陽だまりの暖かさも、段々と当たり前の様に感じるようになってきた今日この頃。日も長くなり、帰り時、ふと立ち止まり、赤々とした夕日に見とれる人もいるのではないだろうか。今年も春が訪れ、そしてそれは桜の季節の到来を意味する。
日本人が愛して止まない「桜」
麗らかな外に飛び出して花見をする人もいれば、多忙のあまり今年もニュース映像で画面一杯に咲き乱れる桜を肴に一杯、とする人もいるであろう。

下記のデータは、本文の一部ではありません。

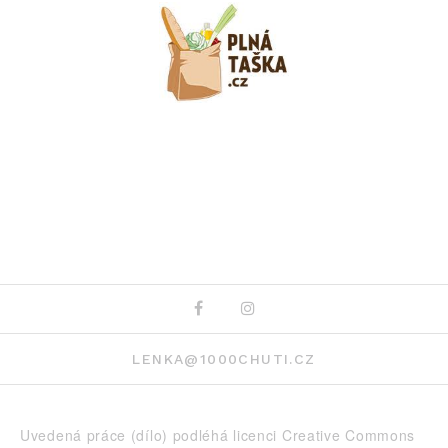
Facebook
Instagram
LENKA@1000CHUTI.CZ
Uvedená práce (dílo) podléhá licenci
Creative Commons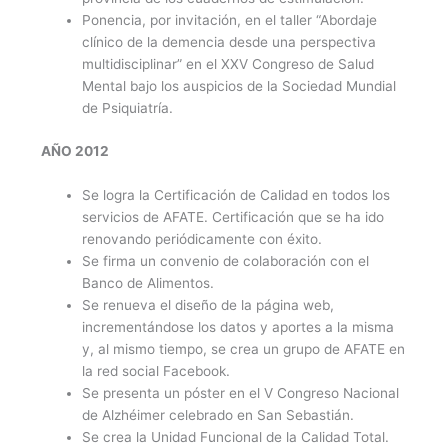
Ponencia, por invitación, en el taller “Abordaje
clínico de la demencia desde una perspectiva
multidisciplinar” en el XXV Congreso de Salud
Mental bajo los auspicios de la Sociedad Mundial
de Psiquiatría.
AÑO 2012
Se logra la Certificación de Calidad en todos los
servicios de AFATE. Certificación que se ha ido
renovando periódicamente con éxito.
Se firma un convenio de colaboración con el
Banco de Alimentos.
Se renueva el diseño de la página web,
incrementándose los datos y aportes a la misma
y, al mismo tiempo, se crea un grupo de AFATE en
la red social Facebook.
Se presenta un póster en el V Congreso Nacional
de Alzhéimer celebrado en San Sebastián.
Se crea la Unidad Funcional de la Calidad Total.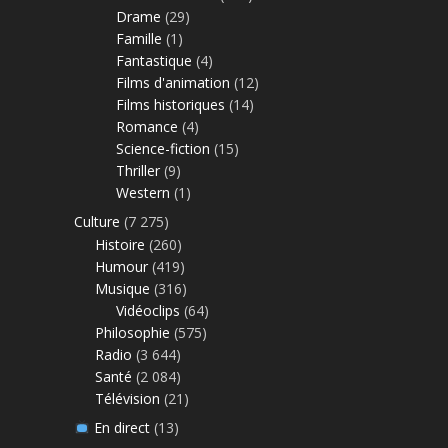
Drame
(29)
Famille
(1)
Fantastique
(4)
Films d'animation
(12)
Films historiques
(14)
Romance
(4)
Science-fiction
(15)
Thriller
(9)
Western
(1)
Culture
(7 275)
Histoire
(260)
Humour
(419)
Musique
(316)
Vidéoclips
(64)
Philosophie
(575)
Radio
(3 644)
Santé
(2 084)
Télévision
(21)
En direct
(13)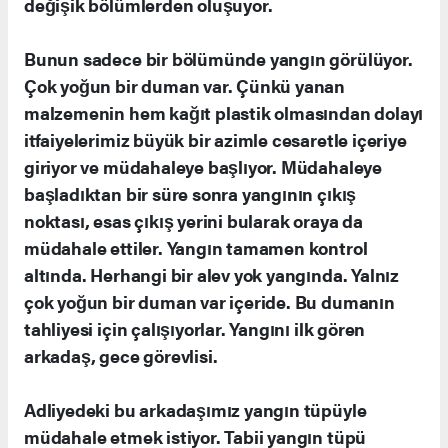
değişik bölümlerden oluşuyor.
Bunun sadece bir bölümünde yangın görülüyor.
Çok yoğun bir duman var. Çünkü yanan
malzemenin hem kağıt plastik olmasından dolayı
itfaiyelerimiz büyük bir azimle cesaretle içeriye
giriyor ve müdahaleye başlıyor. Müdahaleye
başladıktan bir süre sonra yangının çıkış
noktası, esas çıkış yerini bularak oraya da
müdahale ettiler. Yangın tamamen kontrol
altında. Herhangi bir alev yok yangında. Yalnız
çok yoğun bir duman var içeride. Bu dumanın
tahliyesi için çalışıyorlar. Yangını ilk gören
arkadaş, gece görevlisi.
Adliyedeki bu arkadaşımız yangın tüpüyle
müdahale etmek istiyor. Tabii yangın tüpü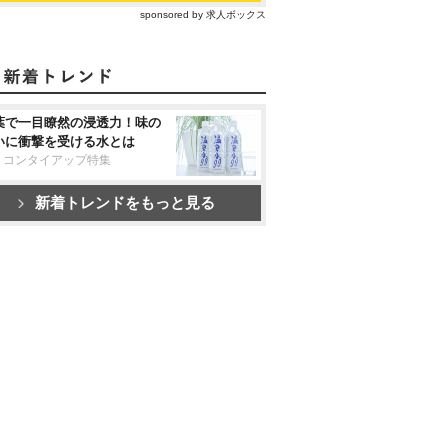
sponsored by 求人ボックス
葉で一目瞭然の浸透力！味の
いに衝撃を受ける水とは
リコンタイアップ特集
新着トレンドをもっと見る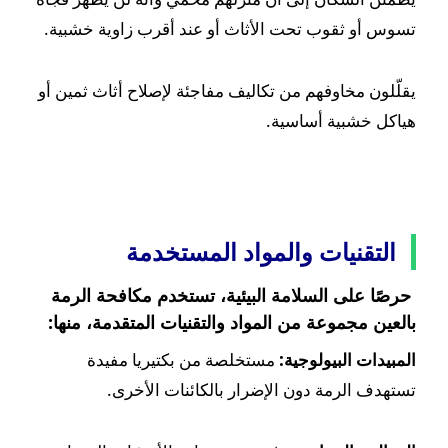
تسوس أو ثقوب تحت الأثاث أو عند أقرب زاوية خشبية.
يقلّلون مخاوفهم من تكاليف مفاجئة لإصلاح أثاث ثمين أو
هياكل خشبية أساسية.
التقنيات والمواد المستخدمة
حرصًا على السلامة البيئية، تستخدم مكافحة الرمة
بالعين مجموعة من المواد والتقنيات المتقدمة، منها:
المبيدات البيولوجية:
مستخلصة من بكتيريا مفيدة
تستهدف الرمة دون الإضرار بالكائنات الأخرى.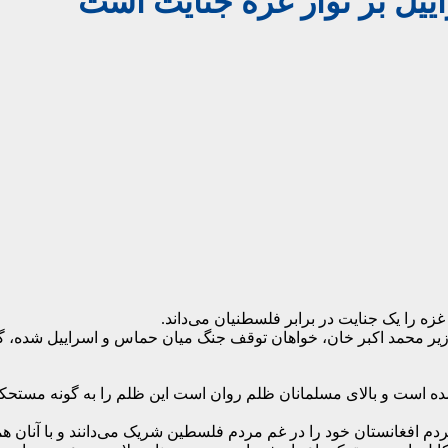
ییل بر نوار غزه جنایت است
زه را یک جنایت در برابر فلسطنیان می‌داند.
ر محمد اکبر خان، خواهان توقف جنگ میان حماس و اسراییل شده، گف
مده است و بالای مسلمانان ظلم روان است این ظلم را به گونه مستحکم
 افغانستان خود را در غم مردم فلسطین شریک می‌دانند و با آنان هم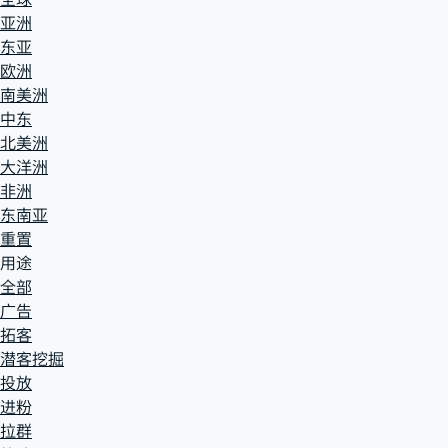
亚洲
东亚
欧洲
南美洲
中东
北美洲
大洋洲
非洲
东南亚
重置
用途
全部
广告
拓客
潜客挖掘
投放
进粉
拉群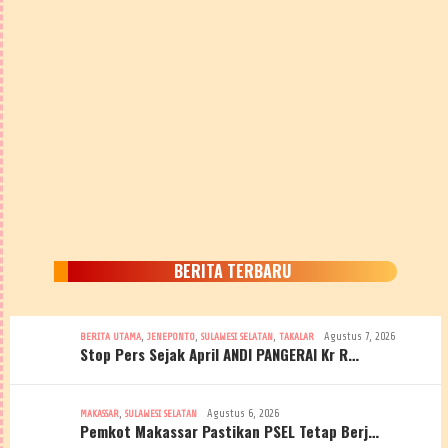
BERITA TERBARU
,
,
,
Agustus 7, 2026
BERITA UTAMA
JENEPONTO
SULAWESI SELATAN
TAKALAR
Stop Pers Sejak April ANDI PANGERAI Kr R…
,
Agustus 6, 2026
MAKASSAR
SULAWESI SELATAN
Pemkot Makassar Pastikan PSEL Tetap Berj…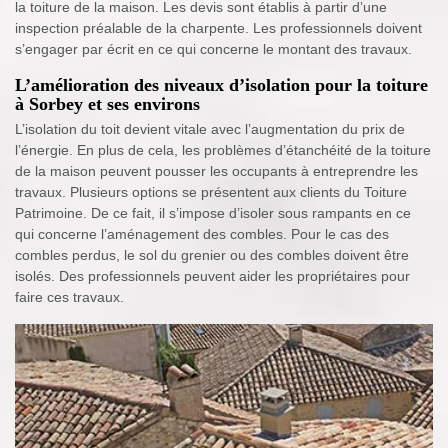
la toiture de la maison. Les devis sont établis à partir d’une
inspection préalable de la charpente. Les professionnels doivent
s’engager par écrit en ce qui concerne le montant des travaux.
L’amélioration des niveaux d’isolation pour la toiture
à Sorbey et ses environs
L’isolation du toit devient vitale avec l’augmentation du prix de
l’énergie. En plus de cela, les problèmes d’étanchéité de la toiture
de la maison peuvent pousser les occupants à entreprendre les
travaux. Plusieurs options se présentent aux clients du Toiture
Patrimoine. De ce fait, il s’impose d’isoler sous rampants en ce
qui concerne l’aménagement des combles. Pour le cas des
combles perdus, le sol du grenier ou des combles doivent être
isolés. Des professionnels peuvent aider les propriétaires pour
faire ces travaux.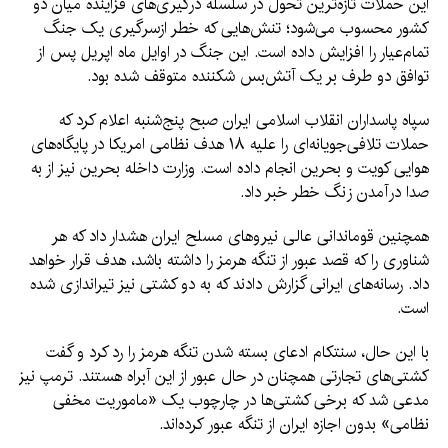
این حملات تازه‌ترین تحول در سلسله درگیری‌های فزاینده میان دو
کشور محسوب می‌شود؛ تنش‌هایی که خطر ازسرگیری یک جنگ
تمام‌عیار را افزایش داده است. این جنگ در اوایل ماه اپریل پس از
توافق دو طرف بر یک آتش‌بس شکننده متوقف شده بود.
سپاه پاسداران انقلاب اسلامی ایران صبح پنج‌شنبه اعلام کرد که
حملات تلافی‌جویانه‌ای را علیه ۱۸ هدف نظامی امریکا در پایگاه‌های
هوایی کویت و بحرین انجام داده است. وزارت داخله بحرین نیز از به
صدا درآمدن زنگ خطر خبر داد.
همچنین قوماندانی عالی نیروهای مسلح ایران هشدار داد که هر
شناوری را که قصد عبور از تنگه هرمز را داشته باشد، هدف قرار خواهد
داد. رسانه‌های ایرانی گزارش دادند که به دو کشتی نیز تیراندازی شده
است.
با این حال، سنتکام ادعای بسته شدن تنگه هرمز را رد کرد و گفت
کشتی‌های تجارتی همچنان در حال عبور از این آبراه هستند. ترمپ نیز
مدعی شد که برخی کشتی‌ها در چارچوب یک «ماموریت مخفی
نظامی» بدون اجازه ایران از تنگه عبور کرده‌اند.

そんな人間のご事情には我関せず。今年も桜は今までがそうであったように、一斉に咲き乱れ、そして暫くすると、ひらりひらりと儚げに散っていく。今回はそんな我々日本人が愛して止まない「桜」についてお話ししたいと思う。
「無常」の一つの象徴でもある「桜」
「桜の下にて春死なん その如月の望月の頃」とは鎌倉時代の僧侶「西行」が詠んだ詩である。桜に心奪われ、散りゆく我が身の儚さを表しており、これは仏教でいう「無常」を詠んでいる。無常とは「この世に存在する全ての万物は移り変わっていく」という仏教的世界観を表す言葉である。桜は一斉に咲き誇り、そして短い一生を終えると、儚く散っていく。我々日本人は、咲いては散り、また次の春には咲くという生命の移り変わりを、即ち「無常」を桜の花に重ねているのである。我々日本人が古から桜を愛してきたのは、そんな仏教由来の「無常」を知らず知らずの内に見出していたからかもしれない。
「死者が埋められた桜は、成長が早く、鮮やかに咲く」
当コラムでも度々取り上げられる「樹木葬」。その樹木葬の一種として「桜葬」という葬儀形態があるのをご存知だろうか。
そもそも樹木葬とは、墓所に墓石を設けずに、土中に遺骨を埋葬し、特定の樹木を墓標とする自然志向型の葬儀形態である。桜葬とは、その墓標となるのが他でもない桜の木である。桜の下に埋まった故人の遺骨はやがて土へと還り、また毎春の花を咲かす。
桜葬に限らず樹木葬には、死して尚、生命に還るという人の願いを体現しているのである。そして、桜にはある逸話がある。それは「死者が埋められた桜は、成長が早く、鮮やかに咲く」というものである。こういった迷信から、桜は死者の魂が宿る神聖な木という側面も持ち合わせるようになったのであろう。桜の花に故人を重ねる、そんな柔らかなお墓参りは何となく、故人のことを近くに感じることができるのではないだろうか。